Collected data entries

######

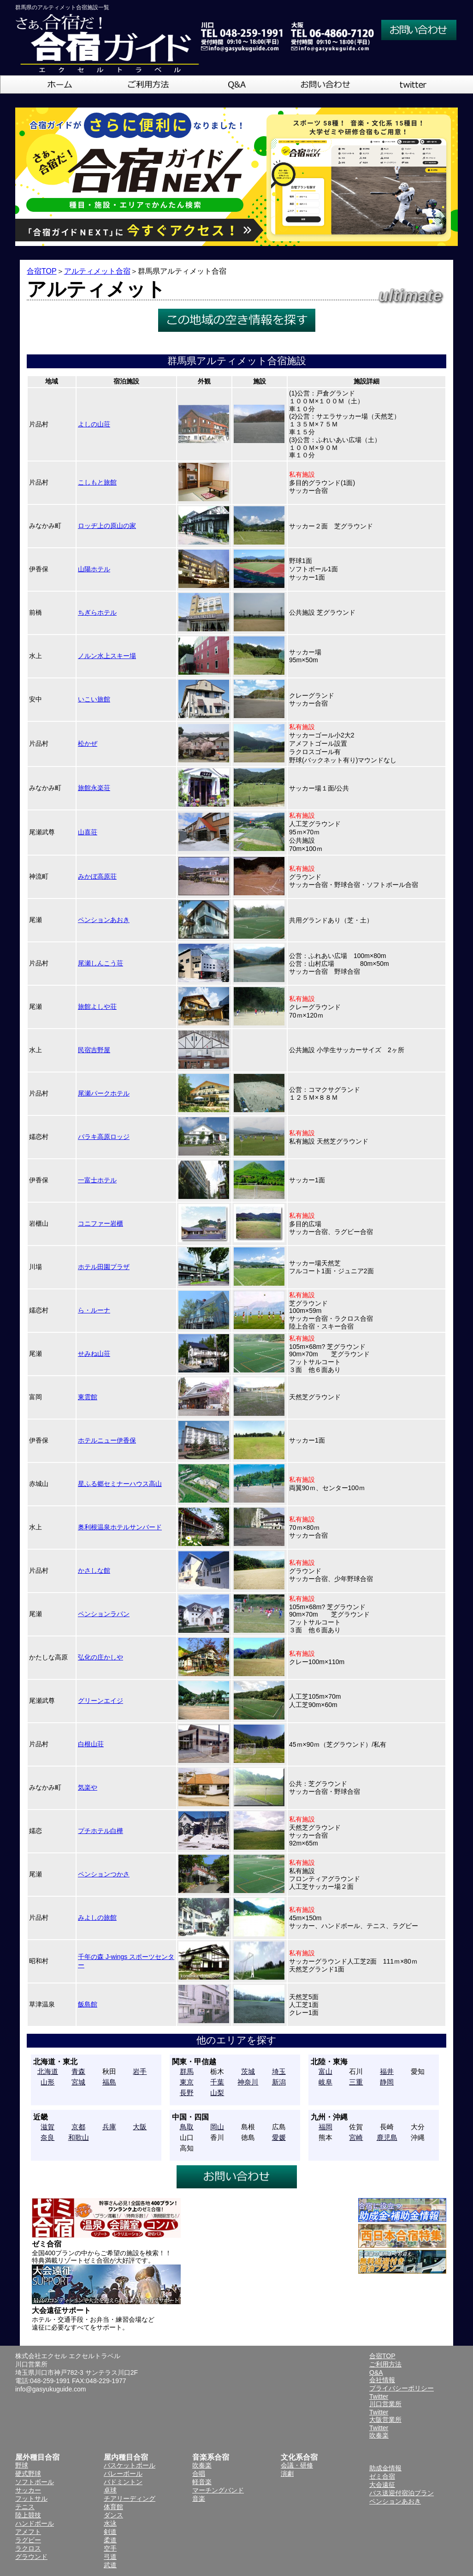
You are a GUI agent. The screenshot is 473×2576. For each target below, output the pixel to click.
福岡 (325, 2127)
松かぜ (87, 743)
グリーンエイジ (100, 1700)
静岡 (387, 2082)
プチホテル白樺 (100, 1830)
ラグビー (28, 2540)
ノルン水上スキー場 (107, 655)
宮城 (78, 2082)
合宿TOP (42, 271)
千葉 (217, 2082)
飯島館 (87, 2004)
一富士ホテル (97, 1180)
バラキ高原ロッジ (104, 1136)
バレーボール (123, 2473)
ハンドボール (34, 2523)
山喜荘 (87, 832)
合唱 (198, 2473)
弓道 (110, 2556)
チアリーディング (129, 2498)
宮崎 (356, 2137)
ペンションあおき (104, 919)
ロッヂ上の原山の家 (107, 525)
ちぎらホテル (97, 612)
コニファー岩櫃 (100, 1223)
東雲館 (87, 1397)
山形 (47, 2082)
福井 (387, 2071)
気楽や (87, 1787)
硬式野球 (28, 2473)
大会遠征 (382, 2484)
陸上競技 (28, 2515)
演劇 (287, 2473)
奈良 (47, 2137)
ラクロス (28, 2548)
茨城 (248, 2071)
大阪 (140, 2127)
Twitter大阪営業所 (385, 2415)
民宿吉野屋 (94, 1050)
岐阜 (325, 2082)
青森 (78, 2071)
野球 (21, 2465)
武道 (110, 2565)
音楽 (198, 2498)
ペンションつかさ (104, 1874)
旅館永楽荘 (94, 787)
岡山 (217, 2127)
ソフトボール (34, 2482)
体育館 (113, 2506)
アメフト (28, 2531)
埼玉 (279, 2071)
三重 (356, 2082)
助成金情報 (385, 2468)
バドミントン (123, 2482)
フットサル (31, 2498)
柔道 (110, 2540)
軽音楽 (202, 2482)
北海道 (47, 2071)
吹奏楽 (202, 2465)
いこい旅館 (94, 699)
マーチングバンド (218, 2490)
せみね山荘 (94, 1353)
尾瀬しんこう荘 (100, 963)
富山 (325, 2071)
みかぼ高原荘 (97, 876)
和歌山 (78, 2137)
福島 (109, 2082)
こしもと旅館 (97, 482)
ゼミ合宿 (382, 2476)
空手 (110, 2548)
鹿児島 (387, 2137)
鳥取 (187, 2127)
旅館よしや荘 (97, 1006)
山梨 (217, 2093)
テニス (25, 2506)
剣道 (110, 2531)
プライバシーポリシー (401, 2388)
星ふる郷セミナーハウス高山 (120, 1483)
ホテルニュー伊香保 (107, 1440)
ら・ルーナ (94, 1310)
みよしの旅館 (97, 1917)
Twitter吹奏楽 (379, 2431)
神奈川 (247, 2082)
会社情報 (382, 2380)
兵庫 (109, 2127)
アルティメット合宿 (97, 271)
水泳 (110, 2523)
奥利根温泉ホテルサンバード (120, 1527)
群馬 (187, 2071)
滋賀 (47, 2127)
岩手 (140, 2071)
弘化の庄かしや (100, 1657)
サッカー (28, 2490)
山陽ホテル (94, 569)
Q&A (376, 2372)
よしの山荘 (94, 424)
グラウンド (31, 2556)
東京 (187, 2082)
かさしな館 (94, 1570)
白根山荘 (91, 1744)
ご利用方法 (385, 2364)
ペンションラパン (104, 1613)
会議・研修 (297, 2465)
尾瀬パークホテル (104, 1093)
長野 (187, 2093)
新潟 (279, 2082)
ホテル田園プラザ (104, 1266)
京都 (78, 2127)
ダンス (113, 2515)
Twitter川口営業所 (385, 2400)
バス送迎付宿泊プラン (401, 2493)
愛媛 (279, 2137)
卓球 (110, 2490)
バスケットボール (129, 2465)
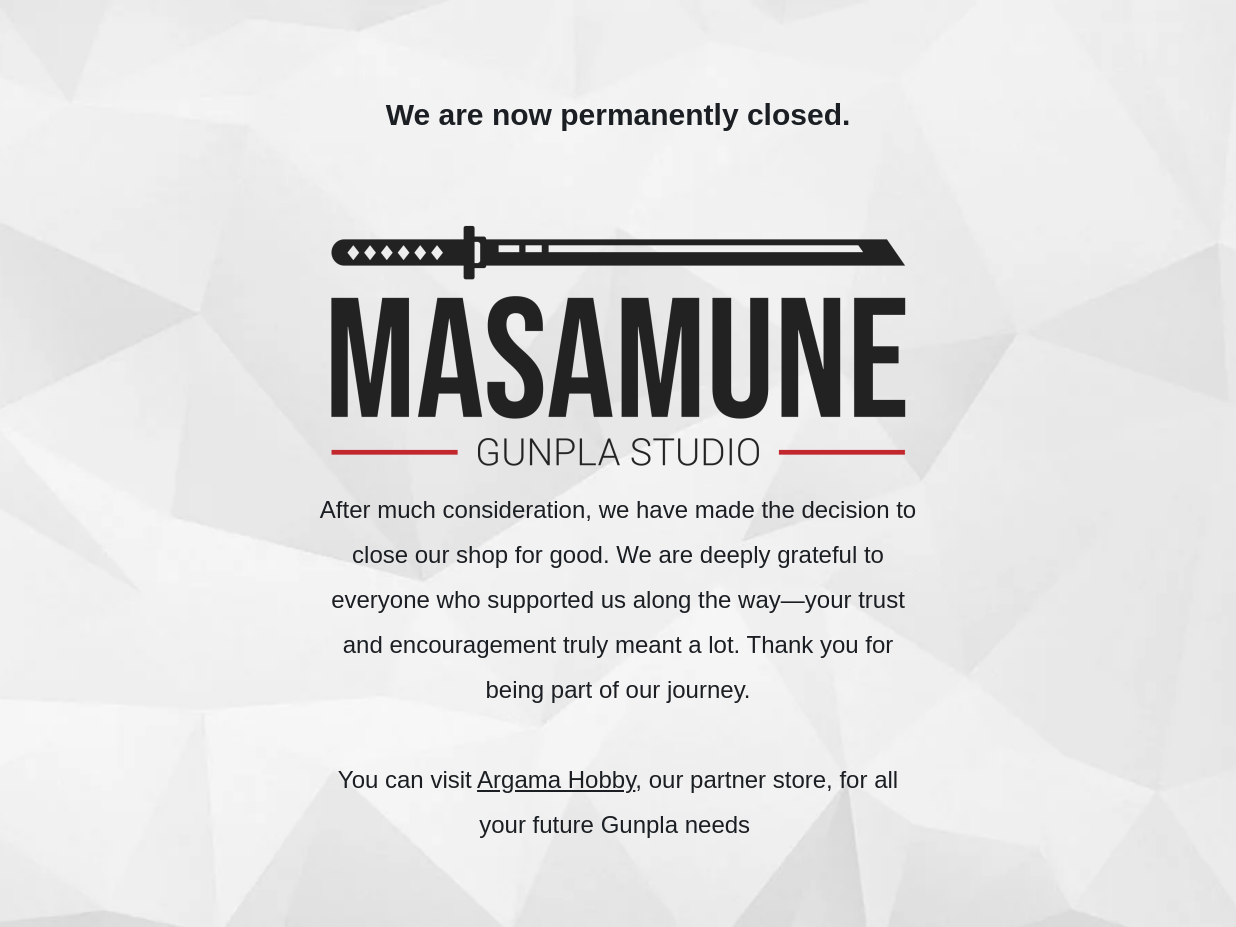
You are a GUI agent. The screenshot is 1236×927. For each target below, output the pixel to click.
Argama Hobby (556, 779)
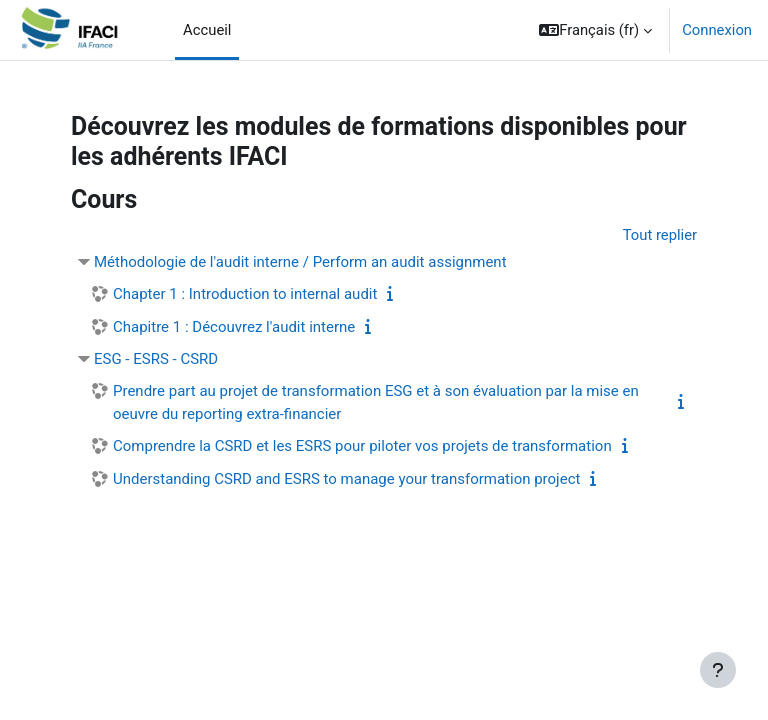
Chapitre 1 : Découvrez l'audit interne (234, 327)
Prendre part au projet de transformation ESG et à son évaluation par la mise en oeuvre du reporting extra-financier (376, 402)
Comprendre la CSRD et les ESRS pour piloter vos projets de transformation (362, 446)
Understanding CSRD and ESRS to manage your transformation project (346, 479)
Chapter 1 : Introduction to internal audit (245, 294)
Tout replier (660, 235)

######

■ **Work instruction**
Line by line, write out the records above exactly, skipping the pictures.

■ **Result**
You are a GUI agent. The screenshot is 473×2576. For each target below, output the pixel to click.
福岡 (325, 2127)
松かぜ (87, 743)
グリーンエイジ (100, 1700)
静岡 (387, 2082)
プチホテル白樺 (100, 1830)
ラグビー (28, 2540)
ノルン水上スキー場 (107, 655)
宮城 (78, 2082)
合宿TOP (42, 271)
千葉 (217, 2082)
飯島館 (87, 2004)
一富士ホテル (97, 1180)
バラキ高原ロッジ (104, 1136)
バレーボール (123, 2473)
ハンドボール (34, 2523)
山喜荘 (87, 832)
合唱 (198, 2473)
弓道 (110, 2556)
チアリーディング (129, 2498)
宮崎 (356, 2137)
ペンションあおき (104, 919)
ロッヂ上の原山の家 (107, 525)
ちぎらホテル (97, 612)
コニファー岩櫃 (100, 1223)
東雲館 (87, 1397)
山形 (47, 2082)
福井 (387, 2071)
気楽や (87, 1787)
硬式野球 (28, 2473)
大会遠征 (382, 2484)
陸上競技 (28, 2515)
演劇 (287, 2473)
奈良 (47, 2137)
ラクロス (28, 2548)
茨城 (248, 2071)
大阪 (140, 2127)
Twitter大阪営業所 (385, 2415)
民宿吉野屋 (94, 1050)
岐阜 (325, 2082)
青森 (78, 2071)
野球 (21, 2465)
武道 (110, 2565)
音楽 (198, 2498)
ペンションつかさ (104, 1874)
旅館永楽荘 (94, 787)
岡山 (217, 2127)
ソフトボール (34, 2482)
体育館 (113, 2506)
アメフト (28, 2531)
埼玉 (279, 2071)
三重 (356, 2082)
助成金情報 (385, 2468)
バドミントン (123, 2482)
フットサル (31, 2498)
柔道 (110, 2540)
軽音楽 (202, 2482)
北海道 (47, 2071)
吹奏楽 (202, 2465)
いこい旅館 (94, 699)
マーチングバンド (218, 2490)
せみね山荘 (94, 1353)
尾瀬しんこう荘 (100, 963)
富山 (325, 2071)
みかぼ高原荘 (97, 876)
和歌山 (78, 2137)
福島 (109, 2082)
こしもと旅館 (97, 482)
ゼミ合宿 (382, 2476)
空手 (110, 2548)
鹿児島 (387, 2137)
鳥取 (187, 2127)
旅館よしや荘 (97, 1006)
山梨 (217, 2093)
テニス (25, 2506)
剣道 (110, 2531)
プライバシーポリシー (401, 2388)
星ふる郷セミナーハウス高山 (120, 1483)
ホテルニュー伊香保 (107, 1440)
ら・ルーナ (94, 1310)
みよしの旅館 (97, 1917)
Twitter吹奏楽 (379, 2431)
神奈川 (247, 2082)
会社情報 (382, 2380)
兵庫 (109, 2127)
アルティメット合宿 (97, 271)
水泳 (110, 2523)
奥利根温泉ホテルサンバード (120, 1527)
群馬 (187, 2071)
滋賀 (47, 2127)
岩手 (140, 2071)
弘化の庄かしや (100, 1657)
サッカー (28, 2490)
山陽ホテル (94, 569)
Q&A (376, 2372)
よしの山荘 (94, 424)
グラウンド (31, 2556)
東京 (187, 2082)
かさしな館 (94, 1570)
白根山荘 (91, 1744)
ご利用方法 (385, 2364)
ペンションラパン (104, 1613)
会議・研修 (297, 2465)
尾瀬パークホテル (104, 1093)
長野 (187, 2093)
新潟 (279, 2082)
ホテル田園プラザ (104, 1266)
京都 (78, 2127)
ダンス (113, 2515)
Twitter川口営業所 (385, 2400)
バス送迎付宿泊プラン (401, 2493)
愛媛 (279, 2137)
卓球 (110, 2490)
バスケットボール (129, 2465)
You are a GUI agent. The screenshot is 1236×927. For each target below, output the pixel to click.
Argama Hobby (556, 779)
Chapitre 1 : Découvrez l'audit interne (234, 327)
Prendre part au projet de transformation ESG et à son évaluation par la mise en oeuvre du reporting extra-financier (376, 402)
Comprendre la CSRD et les ESRS pour piloter vos projets de transformation (362, 446)
Understanding CSRD and ESRS to manage your transformation project (346, 479)
Chapter 1 : Introduction to internal audit (245, 294)
Tout replier (660, 235)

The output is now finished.